Known issues in Anti-Theft operation

  • For timely delivery of commands to Android devices, the app uses the Firebase Cloud Messaging (FCM) service. If FCM is not configured, commands will be delivered to the device only during synchronization with Kaspersky Security Center according to the schedule defined in the policy, for example, every 24 hours.
  • To lock a device, Kaspersky Endpoint Security for Android must be set as the device administrator.
  • To lock devices running Android 7.0 or later, Kaspersky Endpoint Security for Android must be set as an Accessibility feature.
  • On some devices, Anti-Theft commands may fail to execute if Battery Saver mode is enabled on the device. This defect has been confirmed on Alcatel 5080X.
  • To locate devices running Android 10 or later, the user must grant the "All the time" permission to device location.
  • To take a mugshot with devices running Android 11 or later, the user must grant the "While using the app" permission to access the camera.
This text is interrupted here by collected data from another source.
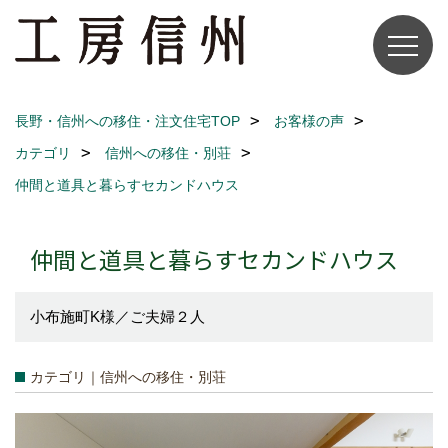
長野・信州への移住・注文住宅TOP
お客様の声
カテゴリ
信州への移住・別荘
仲間と道具と暮らすセカンドハウス
仲間と道具と暮らすセカンドハウス
小布施町K様／ご夫婦２人
カテゴリ｜信州への移住・別荘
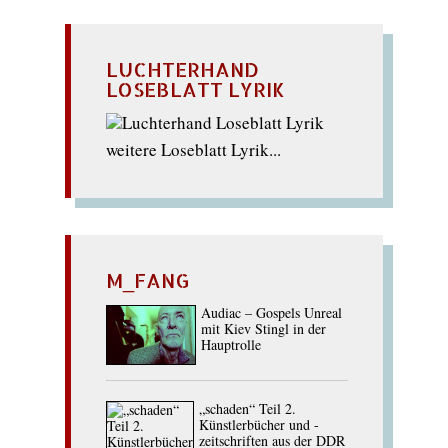
LUCHTERHAND
LOSEBLATT LYRIK
weitere Loseblatt Lyrik...
M_FANG
Audiac – Gospels Unreal
mit Kiev Stingl in der
Hauptrolle
„schaden“ Teil 2.
Künstlerbücher und -
zeitschriften aus der DDR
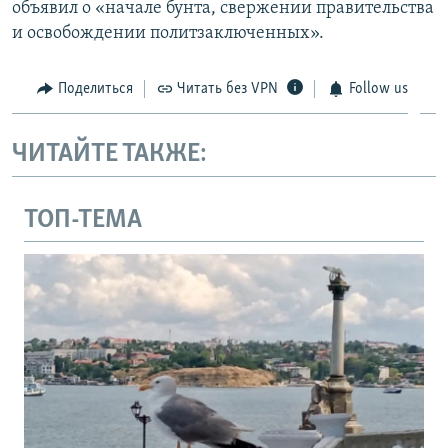
объявил о «начале бунта, свержении правительства
и освобождении политзаключенных».
Поделиться
Читать без VPN
Follow us
ЧИТАЙТЕ ТАКЖЕ:
ТОП-ТЕМА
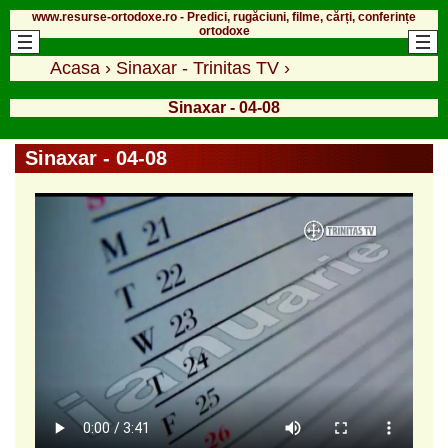
www.resurse-ortodoxe.ro - Predici, rugăciuni, filme, cărți, conferințe
ortodoxe
Acasa
›
Sinaxar - Trinitas TV
›
Sinaxar - 04-08
Sinaxar - 04-08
Known issues in App Control operation

  • Kaspersky Endpoint Security for Android must be set as an Accessibility feature to ensure proper functioning of App Control. This does not apply to device owner mode.
  • For App Control (app categories) to work, you must enable the use of Kaspersky Security Network. App Control determines the category of an app based on data that is available in KSN. To use KSN, the mobile device must be connected to the internet. For App Control, you can add individual apps to the lists of blocked and allowed apps. In this case, KSN is not required.
  • When configuring App Control, it is recommended to clear the Block system apps check box. Blocking system apps may lead to problems in device operation.
  • On iOS MDM devices, if you specify allowed apps in the list of apps allowed to be installed, all apps except system apps and those added to the list of allowed apps will be hidden on the device screen.
  • On some HUAWEI and Honor personal devices, apps from allowed categories may be blocked and apps from forbidden categories may remain unblocked. This is because the category for some apps from App Gallery cannot be correctly defined.
  • On some Samsung and Oppo devices, app icons may remain hidden on the home screen after clearing the Block system apps check box. This is due to limitations of the Android operating system.

Known issues when configuring certificates in iOS MDM policy

  • When you add a certificate to an iOS MDM policy and attempt to save or close the policy, MMC-based Administration Console of Kaspersky Security Center may crash, but the certificate is saved to the policy settings.

Known issues when configuring email

  • Remote configuration of a mailbox is available only on the following devices:
    • iOS MDM devices.
    • Samsung devices (Exchange ActiveSync).
    • Android devices with the TouchDown mail client installed.

      In previous versions of Kaspersky Endpoint Security for Android, you can use Kaspersky Security Center to remotely configure TouchDown profile settings on a user's device. TouchDown support has been discontinued in Kaspersky Endpoint Security for Android Service Pack 4. For more detail, refer to the Symantec technical support website.

      After upgrading the Kaspersky Endpoint Security for Android Administration Plug-in, the TouchDown settings in the policy are hidden but saved. When new devices are connected, TouchDown settings will be configured after the policy is applied.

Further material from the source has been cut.